11. The speech or audio coding apparatus according to claim 1 , wherein the first bit allocation section is configured to operate based on the following equation: Bits ( G ( k ) = Bits total × ( scale 1 × Energy ( G ( k ) ) Energy total + ( 1 - scale 1 ) × Norm var ( G ( k ) ) Norm var total ) wherein k denotes an index of each group, Bits(G(k)) denotes a number of bits allocated to a group k, Bits total denotes a total number of available bits, scale1 denotes a ratio of bits allocated by energy, Energy(G(k)) denotes an energy of the group k, Energy total denotes a total energy of all groups, and Normvar(G(k)) denotes an energy variance of the group k.

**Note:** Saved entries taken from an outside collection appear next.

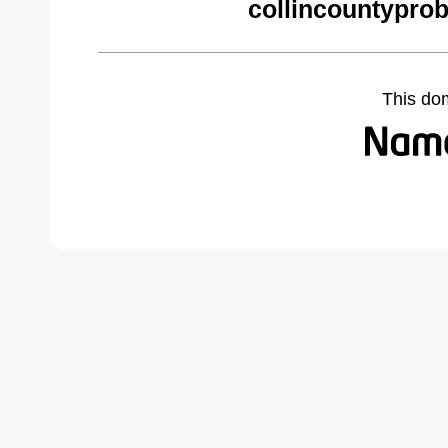
collincountypro
This do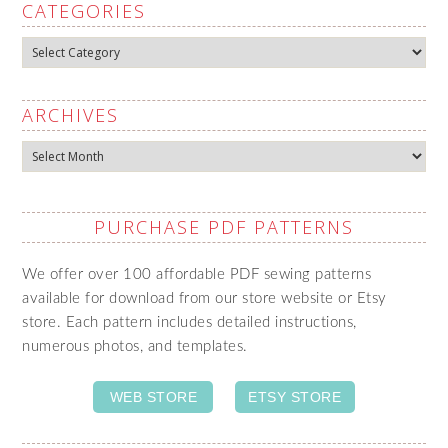
CATEGORIES
Categories
ARCHIVES
Archives
PURCHASE PDF PATTERNS
We offer over 100 affordable PDF sewing patterns
available for download from our store website or Etsy
store. Each pattern includes detailed instructions,
numerous photos, and templates.
WEB STORE
ETSY STORE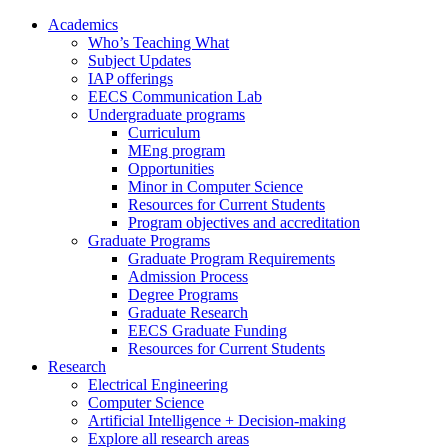
Academics
Who’s Teaching What
Subject Updates
IAP offerings
EECS Communication Lab
Undergraduate programs
Curriculum
MEng program
Opportunities
Minor in Computer Science
Resources for Current Students
Program objectives and accreditation
Graduate Programs
Graduate Program Requirements
Admission Process
Degree Programs
Graduate Research
EECS Graduate Funding
Resources for Current Students
Research
Electrical Engineering
Computer Science
Artificial Intelligence + Decision-making
Explore all research areas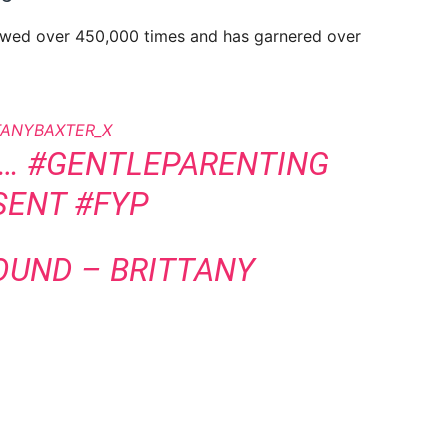
ewed over 450,000 times and has garnered over
TANYBAXTER_X
D…
#GENTLEPARENTING
SENT
#FYP
SOUND – BRITTANY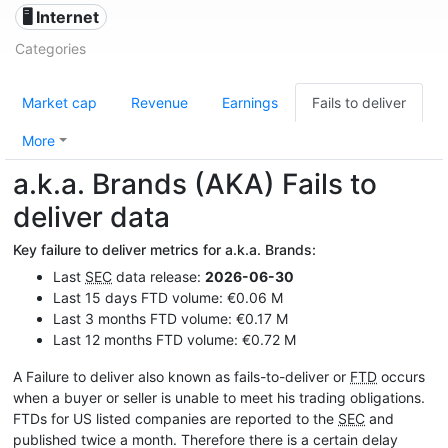
🖥️ Internet
Categories
Market cap
Revenue
Earnings
Fails to deliver
More
a.k.a. Brands (AKA) Fails to
deliver data
Key failure to deliver metrics for a.k.a. Brands:
Last
SEC
data release:
2026-06-30
Last 15 days FTD volume: €0.06 M
Last 3 months FTD volume: €0.17 M
Last 12 months FTD volume: €0.72 M
A Failure to deliver also known as fails-to-deliver or
FTD
occurs
when a buyer or seller is unable to meet his trading obligations.
FTDs for US listed companies are reported to the
SEC
and
published twice a month. Therefore there is a certain delay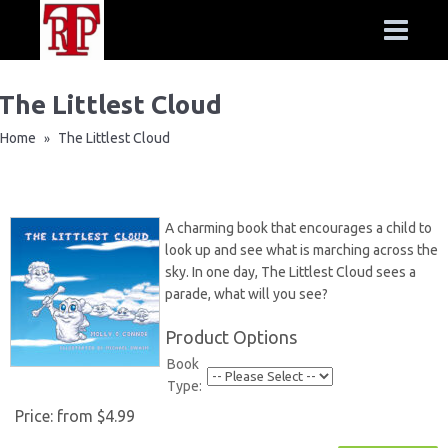
The Littlest Cloud
Home
The Littlest Cloud
»
A charming book that encourages a child to
look up and see what is marching across the
sky. In one day, The Littlest Cloud sees a
parade, what will you see?
Product Options
Book
Type:
Price:
from $4.99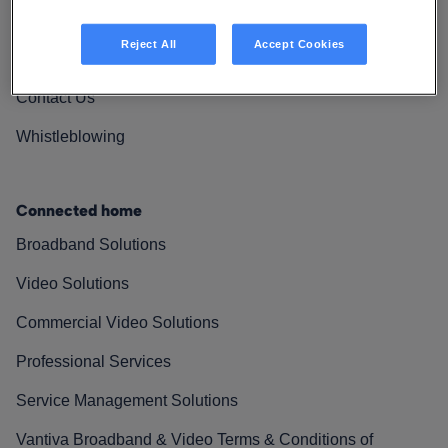
Vantiva Cares
Reject All
Accept Cookies
Resources
Contact Us
Whistleblowing
Connected home
Broadband Solutions
Video Solutions
Commercial Video Solutions
Professional Services
Service Management Solutions
Vantiva Broadband & Video Terms & Conditions of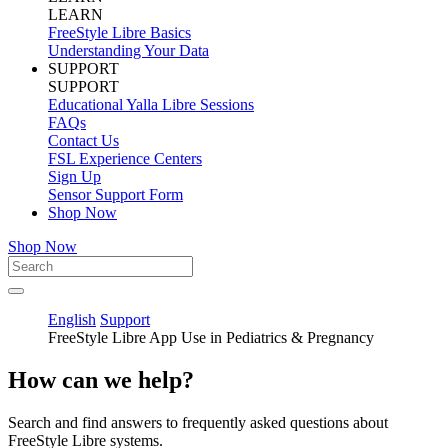
LEARN
FreeStyle Libre Basics
Understanding Your Data
SUPPORT
SUPPORT
Educational Yalla Libre Sessions
FAQs
Contact Us
FSL Experience Centers
Sign Up
Sensor Support Form
Shop Now
Shop Now
English
Support
FreeStyle Libre App Use in Pediatrics & Pregnancy
How can we help?
Search and find answers to frequently asked questions about
FreeStyle Libre systems.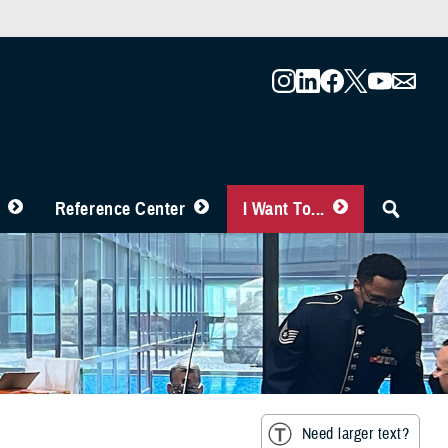
Reference Center
I Want To...
Need larger text?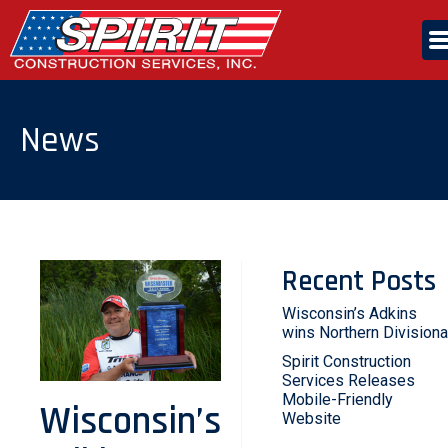
Skip
to
the
content
ABOUT US
News
SERVICES
CAREERS
Recent Posts
CONTACT US
Wisconsin’s Adkins
wins Northern Divisiona
Spirit Construction
Services Releases
Mobile-Friendly
Wisconsin’s
Website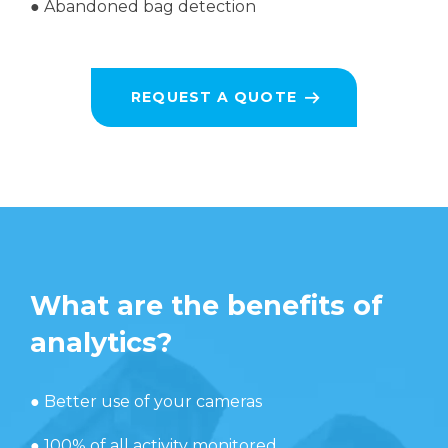
●
Abandoned bag detection
REQUEST A QUOTE
What are the benefits of
analytics?
● Better use of your cameras
● 100% of all activity monitored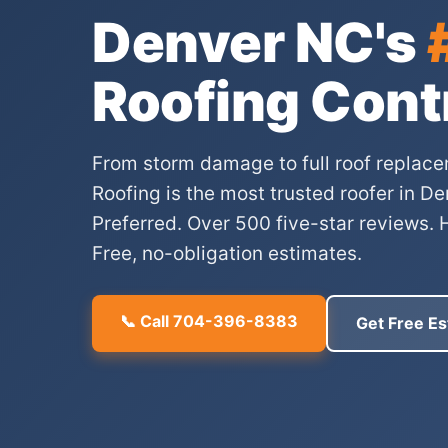
Denver NC's
Roofing Cont
From storm damage to full roof replace
Roofing is the most trusted roofer in 
Preferred. Over 500 five-star reviews. 
Free, no-obligation estimates.
📞 Call 704-396-8383
Get Free Es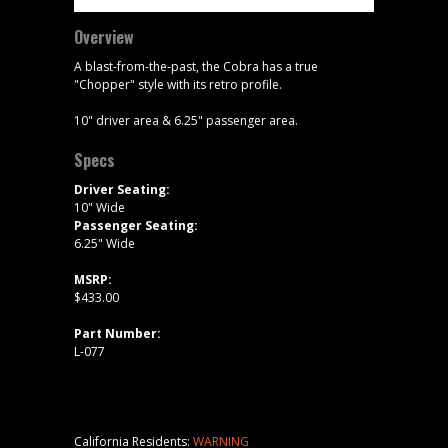
Overview
A blast-from-the-past, the Cobra has a true
"Chopper" style with its retro profile.
10" driver area & 6.25" passenger area.
Specs
Driver Seating:
10" Wide
Passenger Seating:
6.25" Wide
MSRP:
$433.00
Part Number:
L-077
California Residents:
WARNING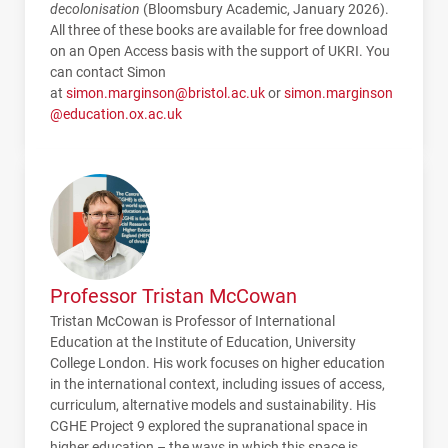
decolonisation
(Bloomsbury Academic, January 2026).
All three of these books are available for free download
on an Open Access basis with the support of UKRI. You
can contact Simon
at
simon.marginson@bristol.ac.uk
or
simon.marginson
@education.ox.ac.uk
Professor Tristan McCowan
Tristan McCowan is Professor of International
Education at the Institute of Education, University
College London. His work focuses on higher education
in the international context, including issues of access,
curriculum, alternative models and sustainability. His
CGHE
Project 9 explored the supranational space in
higher education – the ways in which this space is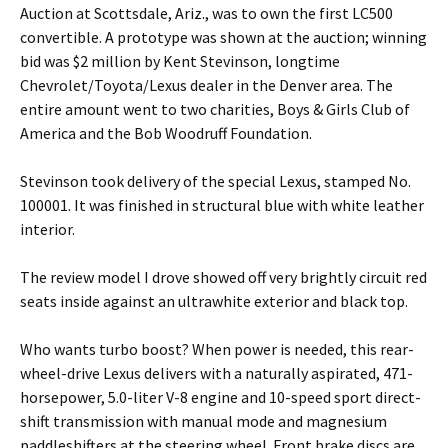
Auction at Scottsdale, Ariz., was to own the first LC500
convertible. A prototype was shown at the auction; winning
bid was $2 million by Kent Stevinson, longtime
Chevrolet/Toyota/Lexus dealer in the Denver area. The
entire amount went to two charities, Boys & Girls Club of
America and the Bob Woodruff Foundation.
Stevinson took delivery of the special Lexus, stamped No.
100001. It was finished in structural blue with white leather
interior.
The review model I drove showed off very brightly circuit red
seats inside against an ultrawhite exterior and black top.
Who wants turbo boost? When power is needed, this rear-
wheel-drive Lexus delivers with a naturally aspirated, 471-
horsepower, 5.0-liter V-8 engine and 10-speed sport direct-
shift transmission with manual mode and magnesium
paddleshifters at the steering wheel. Front brake discs are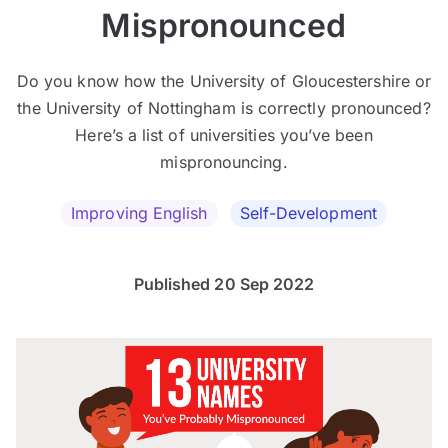
Mispronounced
Do you know how the University of Gloucestershire or
the University of Nottingham is correctly pronounced?
Here’s a list of universities you’ve been
mispronouncing.
Improving English
Self-Development
Published 20 Sep 2022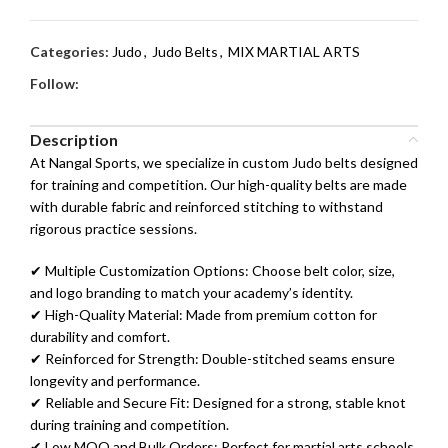
Categories:
Judo
,
Judo Belts
,
MIX MARTIAL ARTS
Follow:
Description
At Nangal Sports, we specialize in custom Judo belts designed
for training and competition. Our high-quality belts are made
with durable fabric and reinforced stitching to withstand
rigorous practice sessions.
✔ Multiple Customization Options: Choose belt color, size,
and logo branding to match your academy’s identity.
✔ High-Quality Material: Made from premium cotton for
durability and comfort.
✔ Reinforced for Strength: Double-stitched seams ensure
longevity and performance.
✔ Reliable and Secure Fit: Designed for a strong, stable knot
during training and competition.
✔ Low MOQ and Bulk Orders: Perfect for martial arts schools,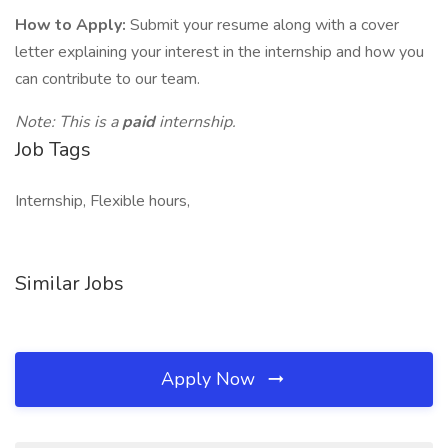
How to Apply:
Submit your resume along with a cover
letter explaining your interest in the internship and how you
can contribute to our team.
Note: This is a
paid
internship.
Job Tags
Internship, Flexible hours,
Similar Jobs
Apply Now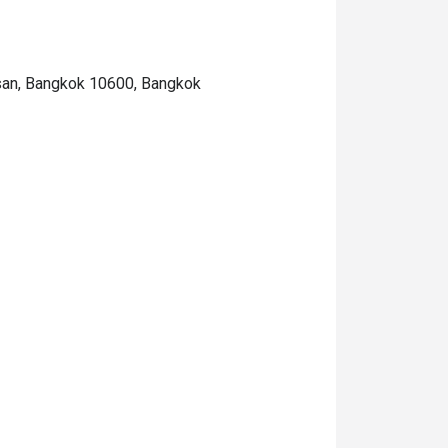
san, Bangkok 10600, Bangkok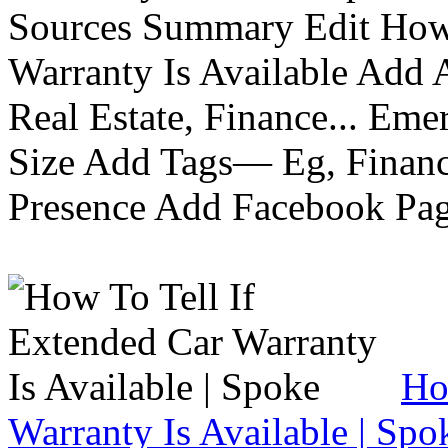
Sources Summary Edit How 
Warranty Is Available Add
Real Estate, Finance... Em
Size Add Tags— Eg, Finance
Presence Add Facebook Pag
Ho
Warranty Is Available | Spo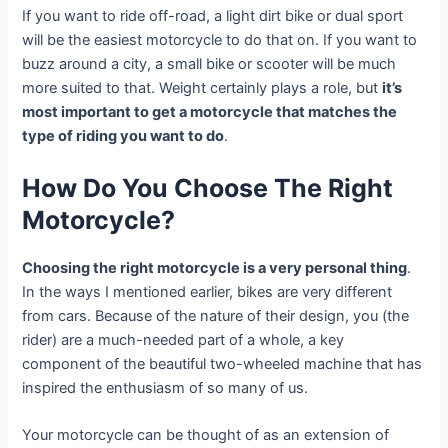
If you want to ride off-road, a light dirt bike or dual sport
will be the easiest motorcycle to do that on. If you want to
buzz around a city, a small bike or scooter will be much
more suited to that. Weight certainly plays a role, but
it’s
most important to get a motorcycle that matches the
type of riding you want to do
.
How Do You Choose The Right
Motorcycle?
Choosing the right motorcycle is a very personal thing
.
In the ways I mentioned earlier, bikes are very different
from cars. Because of the nature of their design, you (the
rider) are a much-needed part of a whole, a key
component of the beautiful two-wheeled machine that has
inspired the enthusiasm of so many of us.
Your motorcycle can be thought of as an extension of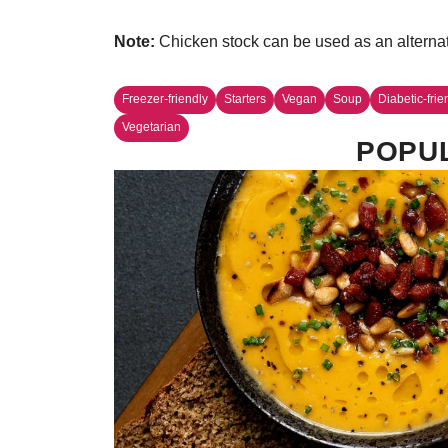
Note:
Chicken stock can be used as an alternati
Freezer-friendly
Starters
Vegan
Soup
Diabetic-frie
Vegetarian
POPUL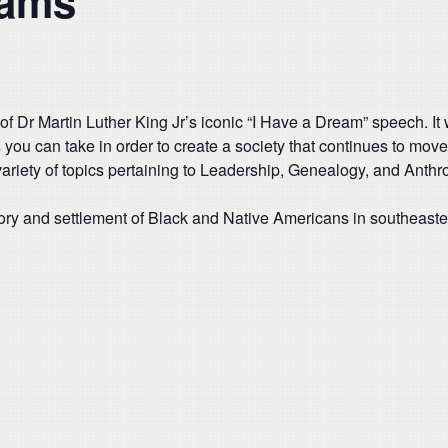
dams
of Dr Martin Luther King Jr’s iconic “I Have a Dream” speech. I
s you can take in order to create a society that continues to mo
riety of topics pertaining to Leadership, Genealogy, and Anthrop
istory and settlement of Black and Native Americans in southeast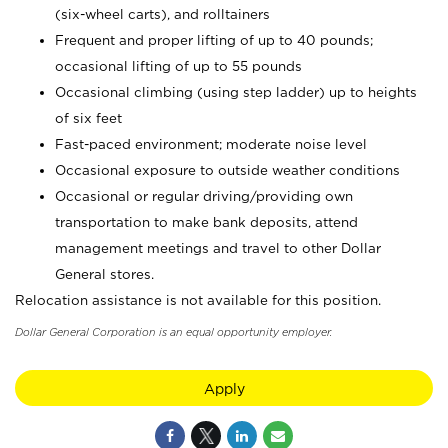
(six-wheel carts), and rolltainers
Frequent and proper lifting of up to 40 pounds;
occasional lifting of up to 55 pounds
Occasional climbing (using step ladder) up to heights
of six feet
Fast-paced environment; moderate noise level
Occasional exposure to outside weather conditions
Occasional or regular driving/providing own
transportation to make bank deposits, attend
management meetings and travel to other Dollar
General stores.
Relocation assistance is not available for this position.
Dollar General Corporation is an equal opportunity employer.
Apply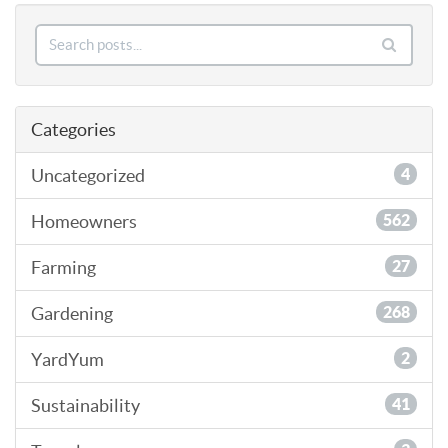
Categories
Uncategorized
4
Homeowners
562
Farming
27
Gardening
268
YardYum
2
Sustainability
41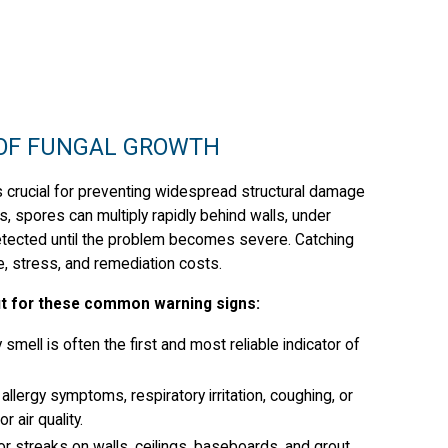
 OF FUNGAL GROWTH
 is crucial for preventing widespread structural damage
s, spores can multiply rapidly behind walls, under
etected until the problem becomes severe. Catching
e, stress, and remediation costs.
out for these common warning signs:
smell is often the first and most reliable indicator of
llergy symptoms, respiratory irritation, coughing, or
 air quality.
r streaks on walls, ceilings, baseboards, and grout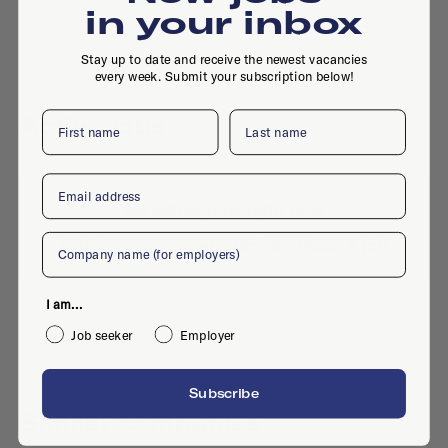
in your inbox
Stay up to date and receive the newest vacancies
every week. Submit your subscription below!
First name
Last name
Active jobs
Email
No active jobs right now
Company
Is this your company profile?
Place a job
I am...
Job seeker
Employer
Subscribe
Similar companies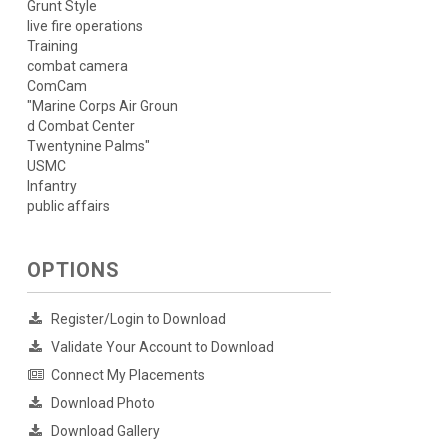
Grunt Style
live fire operations
Training
combat camera
ComCam
"Marine Corps Air Groun
d Combat Center
Twentynine Palms"
USMC
Infantry
public affairs
OPTIONS
Register/Login to Download
Validate Your Account to Download
Connect My Placements
Download Photo
Download Gallery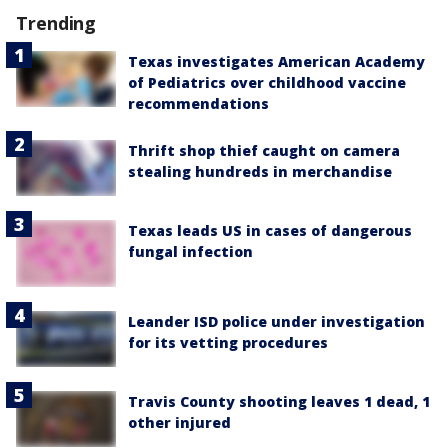
Trending
Texas investigates American Academy
of Pediatrics over childhood vaccine
recommendations
Thrift shop thief caught on camera
stealing hundreds in merchandise
Texas leads US in cases of dangerous
fungal infection
Leander ISD police under investigation
for its vetting procedures
Travis County shooting leaves 1 dead, 1
other injured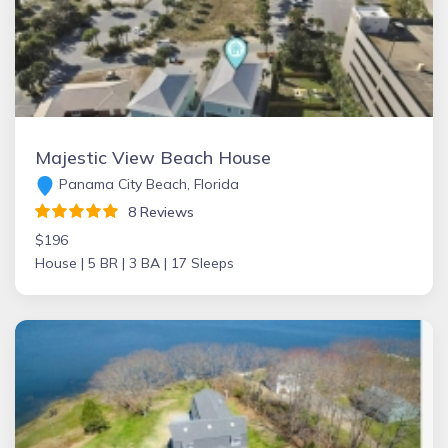
Majestic View Beach House
Panama City Beach, Florida
8 Reviews
$196
House |
5 BR |
3 BA |
17 Sleeps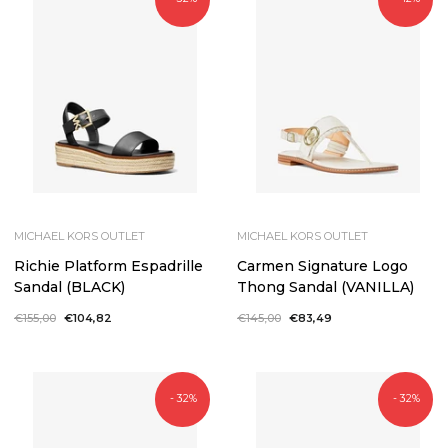
MICHAEL KORS OUTLET
MICHAEL KORS OUTLET
Richie Platform Espadrille
Carmen Signature Logo
Sandal (BLACK)
Thong Sandal (VANILLA)
Regular
€155,00
Sale
€104,82
Regular
€145,00
Sale
€83,49
price
price
price
price
- 32%
- 32%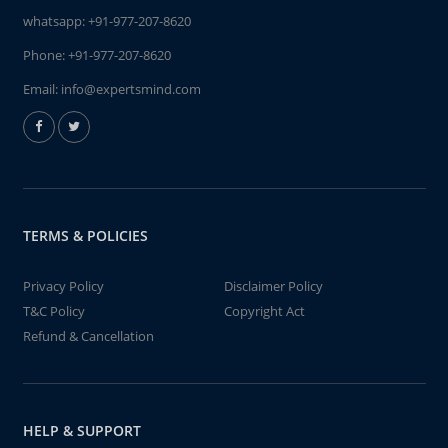
whatsapp:
+91-977-207-8620
Phone:
+91-977-207-8620
Email:
info@expertsmind.com
TERMS & POLICIES
Privacy Policy
Disclaimer Policy
T&C Policy
Copyright Act
Refund & Cancellation
HELP & SUPPORT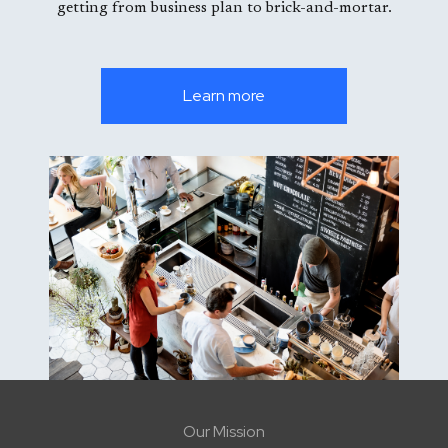
getting from business plan to brick-and-mortar.
Learn more
Our Mission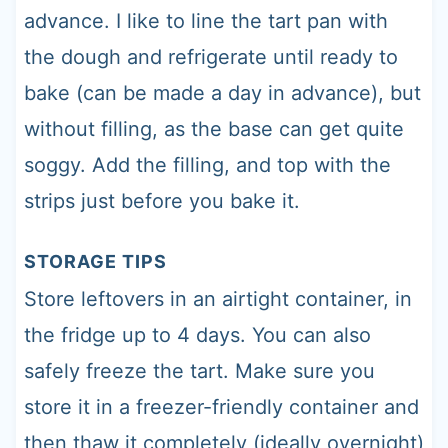
advance. I like to line the tart pan with
the dough and refrigerate until ready to
bake (can be made a day in advance), but
without filling, as the base can get quite
soggy. Add the filling, and top with the
strips just before you bake it.
STORAGE TIPS
Store leftovers in an airtight container, in
the fridge up to 4 days. You can also
safely freeze the tart. Make sure you
store it in a freezer-friendly container and
then thaw it completely (ideally overnight)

This invention relates to speech or audio coding, specifically improving bit allocation in perceptual audio coding systems. The problem addressed is inefficient bit allocation, which can lead to poor audio quality or excessive bitrate. The solution involves a dynamic bit allocation method that balances energy-based and variance-based allocation to optimize perceptual quality. The apparatus includes a bit allocation section that distributes available bits across multiple frequency or time groups. The allocation is calculated using a weighted combination of group energy and energy variance. The formula used is Bits(G(k)) = Bits_total × (scale1 × Energy(G(k))/Energy_total + (1-scale1) × Normvar(G(k))/Normvar_total), where k is the group index, Bits(G(k)) is the bits allocated to group k, Bits_total is the total available bits, scale1 is a weighting factor, Energy(G(k)) is the group's energy, Energy_total is the total energy across all groups, and Normvar(G(k)) is the group's energy variance. This approach allows adaptive bit allocation that prioritizes perceptually important components while maintaining efficient bit usage. The weighting factor scale1 controls the balance between energy-driven and variance-driven allocation, enabling fine-tuning for different audio signals.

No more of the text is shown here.